Posted by on Gen 3, 2023

“Ernesto il disingannato” (romanzo del 1874) a cura di Gianandrea de Antonellis (XI)

Capitolo XIII. I Prefetti

Allontanatasi dalla casa al vico Longo, Erminia, spumante di rabbia e meditando le più atroci e terribili infamie, attraversò diverse vie come una forsennata; i suoi occhi quasi non vedevano tutto quello che succedeva, la sua mente vacillava, e la rabbia la spingeva in tal maniera nel camminare, che diverse volte dovette soffrirsi gl’insulti ed i maltrattamenti di chi, credendola folle o avvinazzata, la maltrattava lungo la via che giva percorrendo.

Giunta alla marina, corse ad una barchetta e postasi in quella, disse al barcaiolo:

– A Portici.

Perché prese la via del mare e non quella di terra?

Perché si fece recare colà?

Scelse la via di mare sperando nella brezza marina e nel lieve venticello che spirava un refrigerio all’immenso calore che la tormentava, al fuoco che le rodeva le viscere ed il cervello; e per essere meno osservata nel tragitto che far doveva.

Si fece condurre in Portici, perché colà abitava una certa persona a cui ella voleva rivolgersi, onde dar principio ad un nero progetto del quale strada facendo aveva formato il nefando disegno.

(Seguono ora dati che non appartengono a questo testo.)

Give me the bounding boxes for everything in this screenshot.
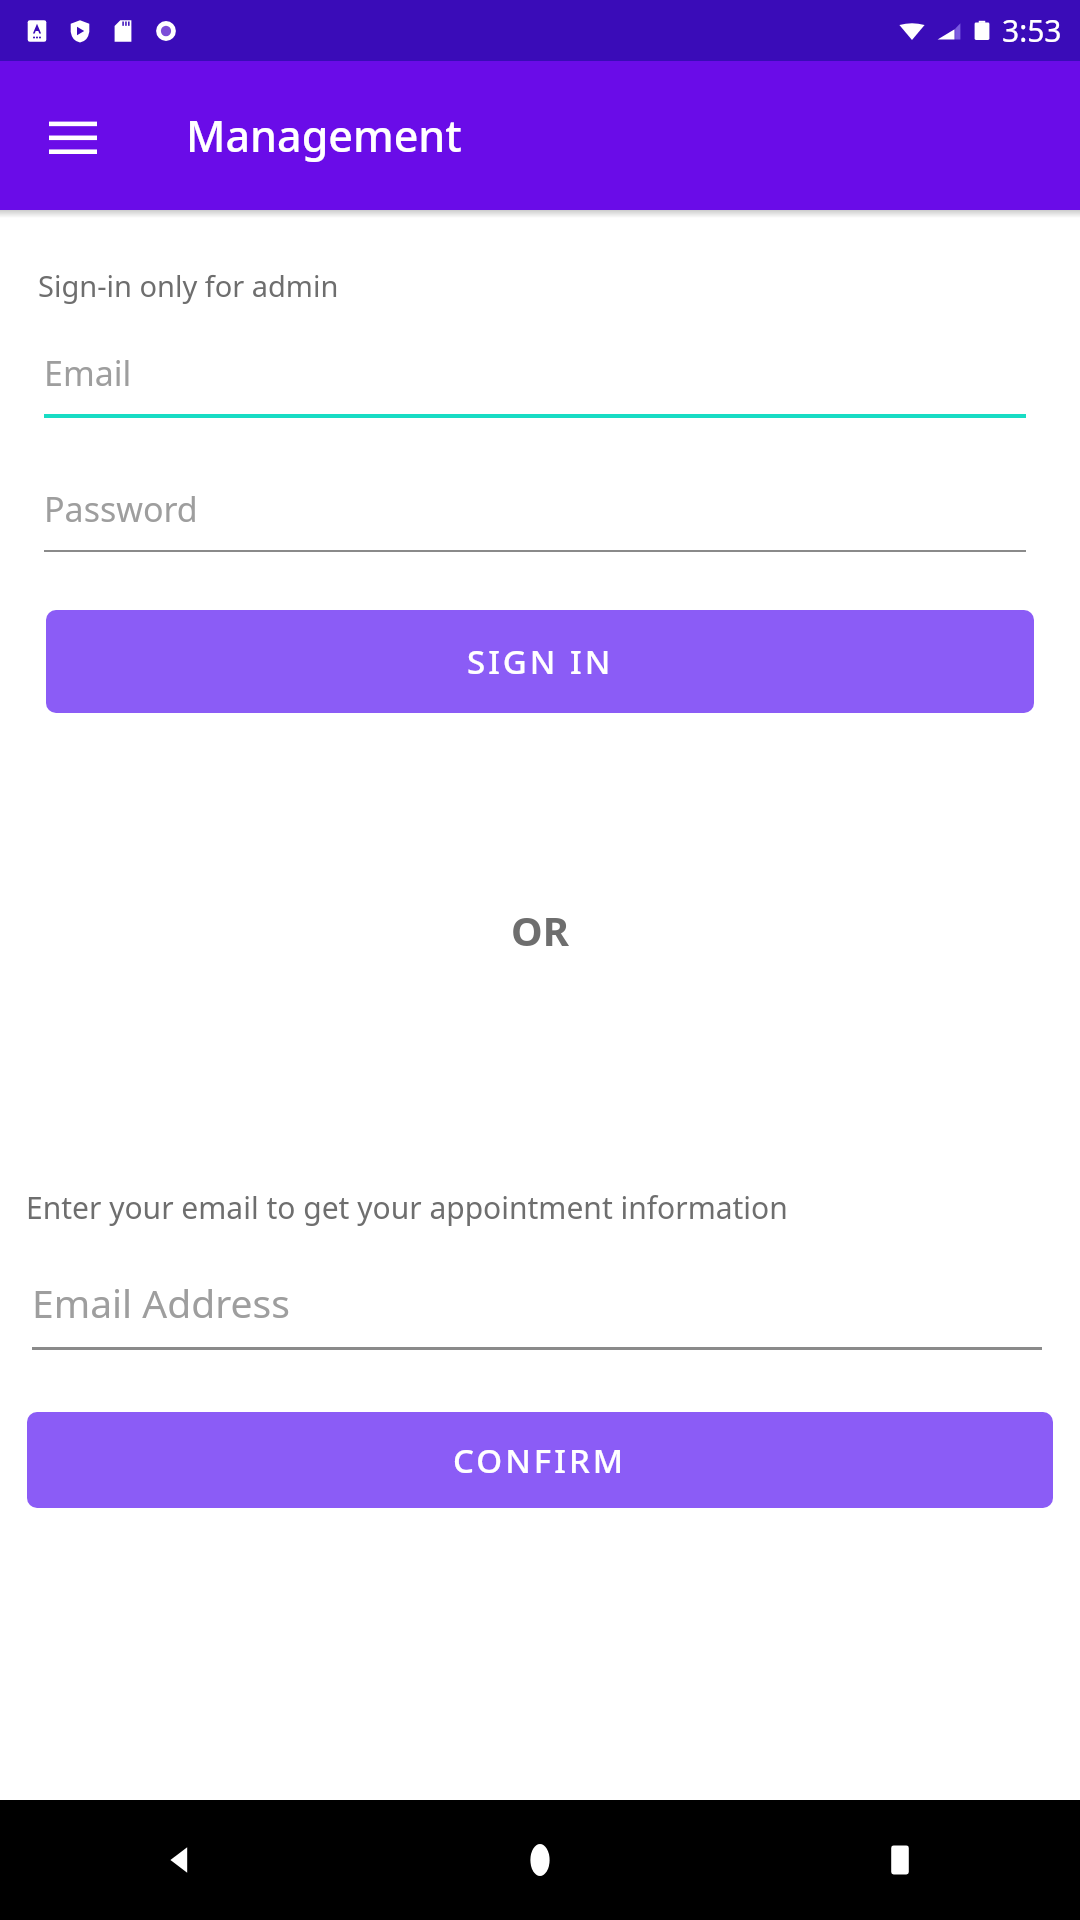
button[interactable]: SIGN IN [46,610,1034,713]
staticText: Enter your email to get your appointment… [26,1187,788,1228]
button[interactable]: Back [0,1800,360,1920]
button[interactable]: Home [360,1800,720,1920]
staticText: Sign-in only for admin [38,266,339,305]
staticText: Password [44,486,198,532]
button[interactable]: Open navigation menu [28,91,118,181]
staticText: 3:53 [1002,10,1062,51]
button[interactable]: Email address input field [32,1276,1042,1350]
staticText: OR [0,903,1080,957]
staticText: Management [186,106,462,165]
button[interactable]: Recent apps [720,1800,1080,1920]
button[interactable]: Email input field [44,350,1026,418]
staticText: CONFIRM [453,1438,627,1483]
staticText: SIGN IN [467,639,614,684]
button[interactable]: Password input field [44,486,1026,552]
staticText: Email Address [32,1276,290,1329]
staticText: Email [44,350,132,396]
button[interactable]: CONFIRM [27,1412,1053,1508]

Arrivata in Portici e discesa dalla barca che l’aveva guidata[1], s’inoltrò in una piccola strada che nella sinistra di quella consolare si ritrovava, e quindi girate diverse altre piccole vie. uscita sulla campagna, si trovò di faccia alla porta di un piccolo chiassuolo[2] nel quale inoltratasi, entrò in una oscura stamberga nella quale non si vedeva quasi traccia[3] [di vita] umana; appena però ella emise due volte un piccolo grido[4], da una scaletta che guidava sotto terra uscì una figura che pochissimo aveva dell’umano e che, comprendendo il suono che aveva emesso la Contessa, disse:

– Chi è che mi appella?

– Io.

– Chi siete voi?

– La Contessa.

– Voi, Eccellenza! Ed a che siete venuta fin qui?

– Ho bisogno di te.

– Forza di Dio! Una signora vostra può aver bisogno del più infelice essere di questa terra?…

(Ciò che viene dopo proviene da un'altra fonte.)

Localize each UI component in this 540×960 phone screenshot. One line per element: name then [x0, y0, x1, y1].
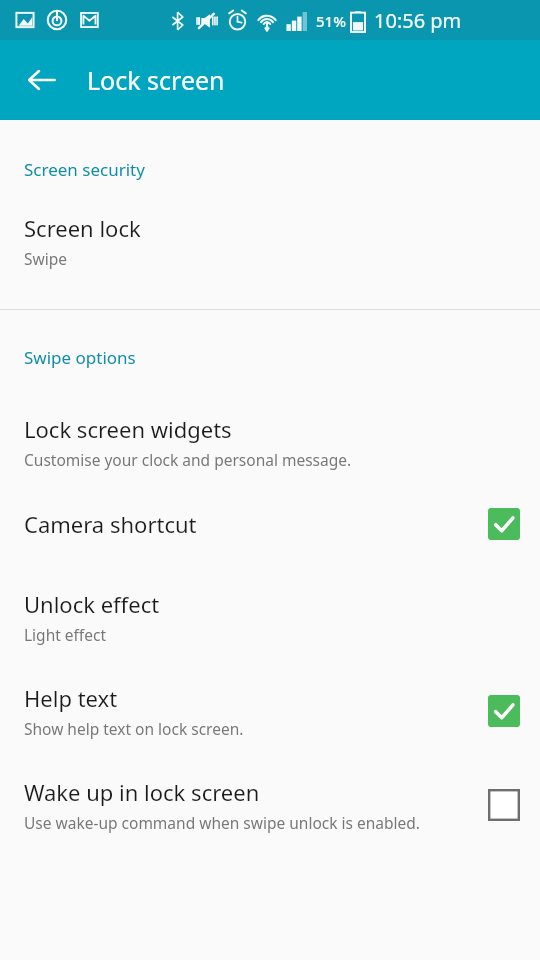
staticText: Screen security [24, 158, 145, 181]
button[interactable]: Screen lock [0, 213, 540, 269]
button[interactable]: Help text [0, 683, 540, 739]
button[interactable]: Wake up in lock screen [0, 777, 540, 833]
staticText: Show help text on lock screen. [24, 718, 244, 739]
staticText: Light effect [24, 624, 107, 645]
staticText: Lock screen widgets [24, 414, 232, 444]
staticText: 51% [316, 11, 346, 31]
button[interactable]: Checked [488, 508, 520, 540]
staticText: Customise your clock and personal messag… [24, 449, 352, 470]
button[interactable]: Back [14, 52, 70, 108]
button[interactable]: Unlock effect [0, 589, 540, 645]
staticText: Swipe options [24, 346, 136, 369]
button[interactable]: Checked [488, 695, 520, 727]
staticText: Screen lock [24, 213, 141, 243]
staticText: 10:56 pm [374, 7, 462, 34]
staticText: Help text [24, 683, 118, 713]
staticText: Wake up in lock screen [24, 777, 260, 807]
staticText: Lock screen [87, 63, 225, 97]
staticText: Unlock effect [24, 589, 160, 619]
button[interactable]: Camera shortcut [0, 508, 540, 540]
staticText: Use wake-up command when swipe unlock is… [24, 812, 420, 833]
button[interactable]: Lock screen widgets [0, 414, 540, 470]
button[interactable]: Unchecked [488, 789, 520, 821]
staticText: Swipe [24, 248, 67, 269]
staticText: Camera shortcut [24, 509, 197, 539]
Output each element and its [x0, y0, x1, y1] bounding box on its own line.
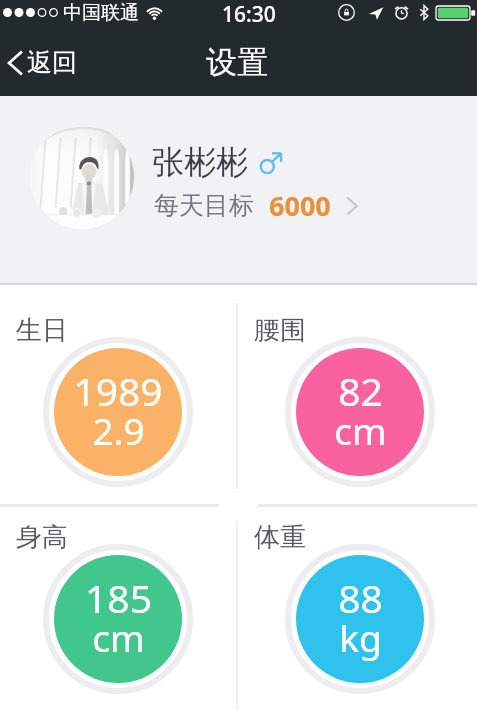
staticText: 生日	[16, 314, 68, 347]
button[interactable]: 返回	[0, 39, 87, 86]
staticText: 体重	[254, 521, 306, 554]
staticText: 88	[338, 571, 383, 624]
staticText: 张彬彬	[152, 142, 248, 182]
button[interactable]: 腰围	[238, 299, 477, 506]
staticText: 身高	[16, 521, 68, 554]
staticText: 1989	[73, 364, 163, 417]
staticText: 设置	[206, 43, 268, 82]
staticText: 6000	[269, 187, 331, 224]
staticText: 腰围	[254, 314, 306, 347]
staticText: 中国联通	[63, 1, 139, 25]
staticText: 185	[85, 571, 152, 624]
button[interactable]: 身高	[0, 506, 239, 710]
staticText: cm	[92, 612, 145, 662]
button[interactable]: 生日	[0, 299, 239, 506]
staticText: 82	[338, 364, 383, 417]
staticText: 16:30	[222, 0, 276, 25]
staticText: 每天目标	[154, 190, 254, 221]
button[interactable]: 张彬彬	[0, 96, 477, 285]
staticText: kg	[339, 612, 382, 662]
staticText: 返回	[27, 47, 77, 78]
staticText: cm	[334, 405, 387, 455]
button[interactable]: 体重	[238, 506, 477, 710]
staticText: 2.9	[92, 405, 145, 455]
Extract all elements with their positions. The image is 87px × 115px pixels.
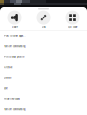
staticText: QR code <box>68 26 77 29</box>
button[interactable]: Edit <box>0 83 87 94</box>
button[interactable]: Turn off commenting <box>0 41 87 52</box>
button[interactable]: Share <box>0 11 29 29</box>
staticText: Turn off commenting <box>4 108 25 111</box>
staticText: Hide like count <box>4 98 20 100</box>
staticText: Post to other apps... <box>4 35 26 37</box>
button[interactable]: Pin to your profile <box>0 52 87 62</box>
staticText: Turn off commenting <box>4 45 25 48</box>
button[interactable]: QR code <box>58 11 87 29</box>
button[interactable]: Delete <box>0 73 87 83</box>
button[interactable]: Hide like count <box>0 94 87 104</box>
button[interactable]: Turn off commenting <box>0 104 87 115</box>
staticText: Delete <box>4 77 11 79</box>
staticText: Pin to your profile <box>4 56 24 58</box>
staticText: Archive <box>4 66 12 69</box>
staticText: Edit <box>4 87 8 90</box>
button[interactable]: Archive <box>0 62 87 73</box>
staticText: Link <box>42 26 46 29</box>
button[interactable]: Link <box>29 11 58 29</box>
staticText: Share <box>12 26 18 29</box>
button[interactable]: Post to other apps... <box>0 31 87 41</box>
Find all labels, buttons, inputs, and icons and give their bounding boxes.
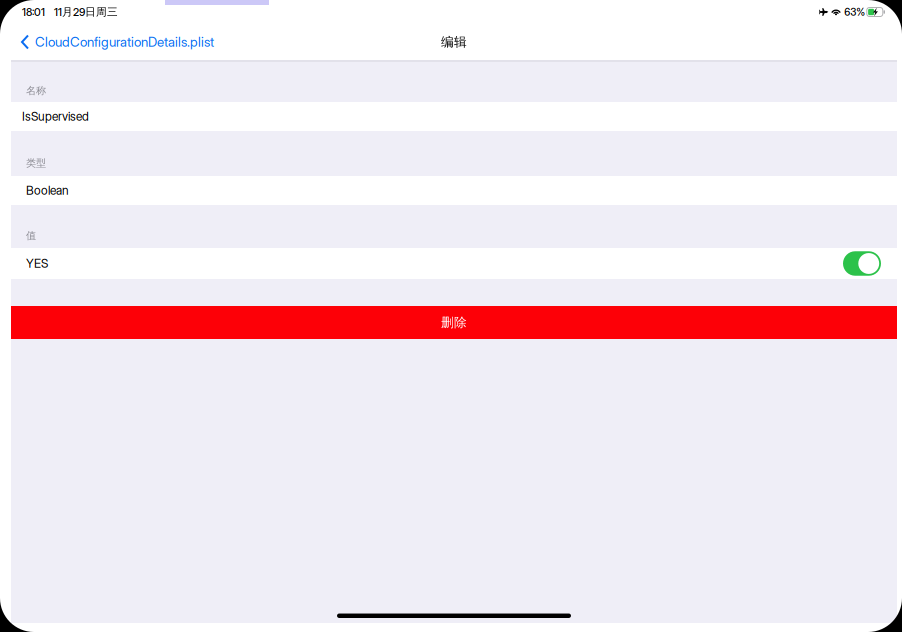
staticText: YES	[26, 256, 48, 271]
staticText: 11月29日周三	[54, 5, 118, 19]
staticText: 值	[26, 229, 36, 242]
staticText: Boolean	[26, 183, 69, 198]
button[interactable]: 删除	[11, 306, 897, 339]
staticText: 18:01	[22, 6, 45, 18]
staticText: CloudConfigurationDetails.plist	[35, 34, 214, 50]
button[interactable]: Boolean	[11, 176, 897, 205]
staticText: 编辑	[441, 34, 467, 50]
button[interactable]: IsSupervised	[11, 102, 897, 131]
staticText: 类型	[26, 157, 46, 170]
staticText: IsSupervised	[22, 109, 89, 124]
staticText: 删除	[441, 314, 467, 330]
staticText: 名称	[26, 84, 46, 97]
button[interactable]: Value on	[843, 251, 881, 276]
staticText: 63%	[844, 6, 865, 18]
button[interactable]: CloudConfigurationDetails.plist	[0, 27, 222, 57]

– Purtuttavia il fatto è vero, ho bisogno di te.

– Comandate.

E ciò dicendo l’essere misterioso che aveva fin allora parlato salì e si mostrò alla Contessa. Egli era un uomo che dai pochi peli bianchi che aveva sul cocuzzolo e dall’incurvatura a cui forzava la sua alta statura lo avresti giudicato per lo meno giunto al suo diciottesimo lustro; ma egli non contava che un anno al di là dei sessanta e si trovava in quello stato mercé la pravissima vita menata in gioventù, poiché egli si era dato completamente a tutti i vizi che la scelleraggine e l’abbru­ti­men­to umano possono produrre nel cuore dell’uomo.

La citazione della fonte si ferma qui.